(DATA FOR ANALYSIS Opens)

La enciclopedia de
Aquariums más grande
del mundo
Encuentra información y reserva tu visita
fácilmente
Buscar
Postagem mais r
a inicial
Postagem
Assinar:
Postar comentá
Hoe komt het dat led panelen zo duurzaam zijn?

(DATA FOR ANALYSIS Closes)
(DATA FOR ANALYSIS Opens)

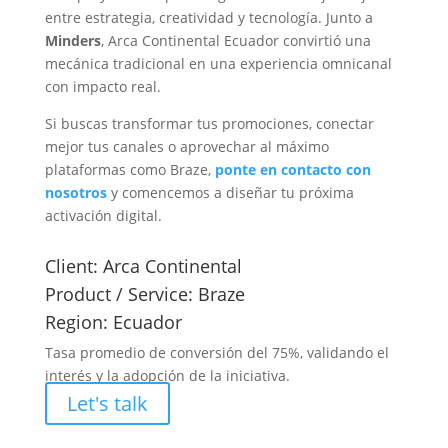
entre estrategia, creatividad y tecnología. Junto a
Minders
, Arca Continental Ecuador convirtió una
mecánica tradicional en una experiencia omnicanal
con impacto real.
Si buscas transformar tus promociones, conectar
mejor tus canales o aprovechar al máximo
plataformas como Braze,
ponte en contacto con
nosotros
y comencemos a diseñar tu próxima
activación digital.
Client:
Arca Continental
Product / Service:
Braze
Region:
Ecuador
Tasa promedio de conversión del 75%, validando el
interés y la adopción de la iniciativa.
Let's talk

(DATA FOR ANALYSIS Closes)

● ASSIGNED TASK:
Set down, exactly as they stand above, the lines starting with the line with "La enciclopedia de" and going on through the line with "Hoe komt het", and no others.

● EXERCISE RESULT:
La enciclopedia de
Aquariums más grande
del mundo
Encuentra información y reserva tu visita
fácilmente
Buscar
Postagem mais r
a inicial
Postagem
Assinar:
Postar comentá
Hoe komt het dat led panelen zo duurzaam zijn?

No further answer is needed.